Rätselraten um Koreas Machthaber

Seoul · Ungewöhnliches geschieht in Nordkorea. Der sonst allgegenwärtige Machthaber Kim Jong Un lässt sich seit mehreren Wochen nicht mehr blicken. Die Spekulationen über seinen Zustand schießen ins Kraut.

Nordkorea lässt seine Nachbarn über den Verbleib von Machthaber Kim Jong Un weiter rätseln. Auf ein Erscheinen Kims in der Öffentlichkeit wartete man in der Region am Freitag vergeblich. Es gab keinen Hinweis darauf, dass er nach wochenlanger Abwesenheit zu den Feierlichkeiten am 69. Gründungstag der herrschenden Arbeiterpartei auftrat. Das wird in Südkorea als Zeichen dafür gewertet, dass der junge Diktator ernsthafter erkrankt oder verletzt ist, als bisher angenommen, und längere Zeit zur Erholung brauche. Gerüchte über eine Entmachtung Kims weist Südkoreas Regierung zurück. Kim habe weiter die Zügel fest in der Hand, heißt es aus dem Vereinigungsministerium. Er gehe davon aus, dass "Kim früher oder später wieder auftaucht", sagt ein Experte.

Das Jubiläum wurde deshalb mit Spannung erwartet, weil die Feier als Pflichttermin für den Machthaber des weithin isolierten Landes gilt. Er ist auch Oberbefehlshaber der Streitkräfte und Parteichef. Seit seiner Machtübernahme vor fast drei Jahren war Kim bisher an dem Jubiläumstag im Mausoleum in Pjöngjang erschienen, wo die einbalsamierten Leichname seiner Vorgänger liegen. Der Besuch gilt als wichtiges Ritual der Respektbezeugung.

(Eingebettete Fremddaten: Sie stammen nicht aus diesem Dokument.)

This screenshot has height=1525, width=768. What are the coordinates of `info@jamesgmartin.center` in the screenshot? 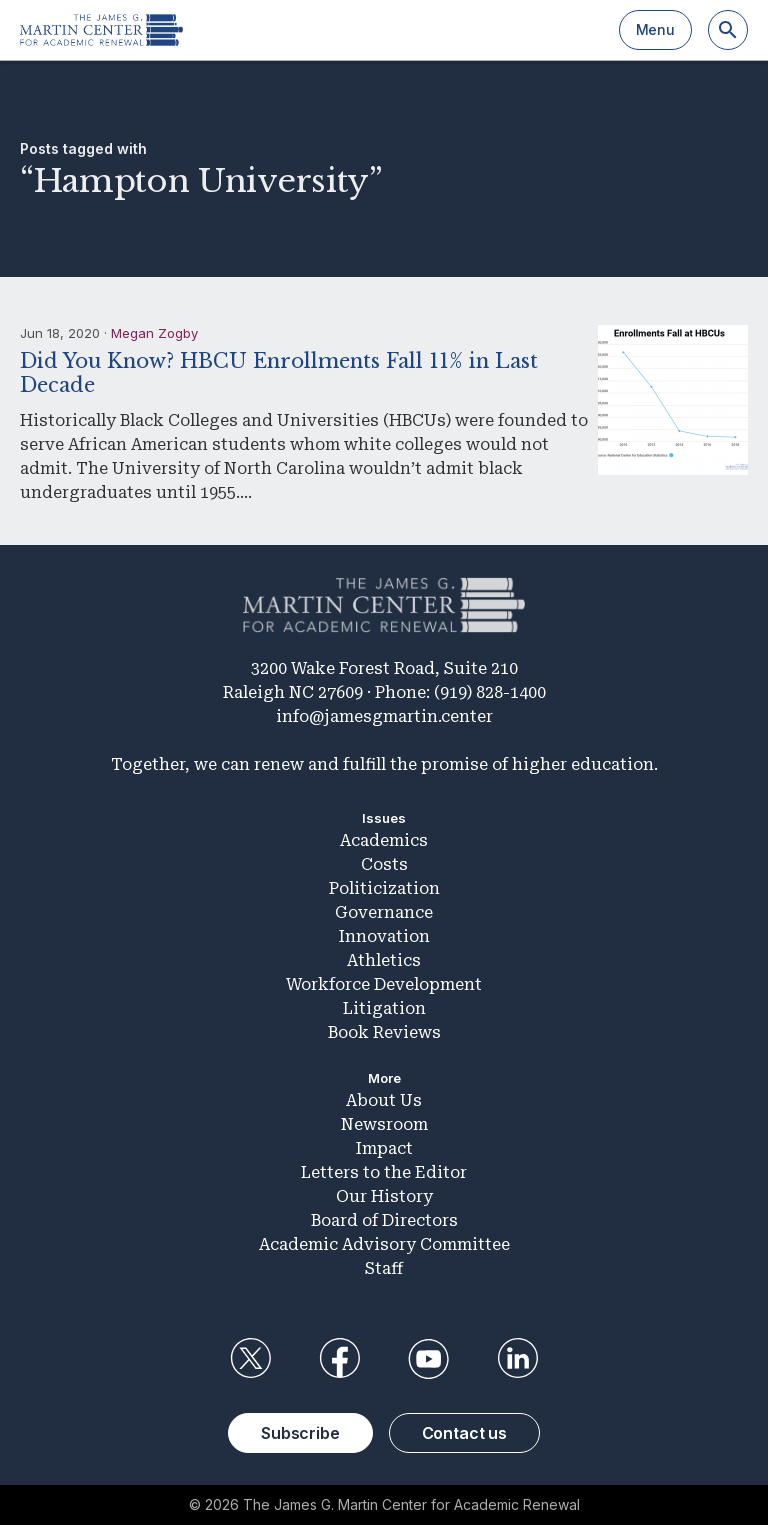 It's located at (384, 716).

Nordkorea hat bisher nur ein "Unwohlsein" des Diktators eingeräumt. Sollte er sich etwa schwer verletzt haben oder infolge seines Übergewichts erkrankt sein, könnte dies auch als Zeichen der Schwäche des sonst omnipräsenten Alleinherrschers ausgelegt werden, glauben Beo-bachter. Als der um die 30 Jahre alte Kim an die Macht kam, galt er als unerfahren. Pjöngjangs Propagandaapparat wurde nicht müde, ihn als kundigen Militärstrategen darzustellen. Südkoreanischen Medien zufolge soll der übergewichtige Kim Proble-me mit beiden Beinen haben und an erblich bedingter Gicht leiden. Auch werden ihm eine Vorliebe für deftige Speisen und Alkohol nachgesagt. Die Verschwiegenheit des Regimes in Pjöngjang fördern solche Spekulationen.

Südkoreas Regierung vermutet aber, dass Kim seine Macht gefestigt hat. Prominentestes Opfer war der eigene Onkel Jang Song Thaek, der lange als Nummer zwei hinter Kim gegolten hatte. Doch Kim ließ ihn Ende 2013 hinrichten - angeblich soll er Hochverrat begangen haben.

Doch auch langjährige Beo-bachter wissen nicht, wie es um Kim wirklich bestellt ist. Es gibt die Sorge, dass eine längere Abwesenheit Kims die Instabilität in der Region verstärken könne. Kims Verschwinden kommt zu einer kritischen Zeit. Beide Koreas hatten sich zuletzt wieder angenähert. Es wird davon ausgegangen, das Kim in der vergangenen Woche eine Delegation von Spitzenvertretern als Signal dafür nach Südkorea gesendet hat, weil er die Beziehungen verbessern wolle. Südkoreas Präsidentin Park Geun Hye hatte Pjöngjang jedoch widersprüchliches Verhalten vorgeworfen. Auf der einen Seite gebe es Provokation, auf der anderen Seite Friedensgesten. Sie wurde von Nordkorea dafür scharf kritisiert.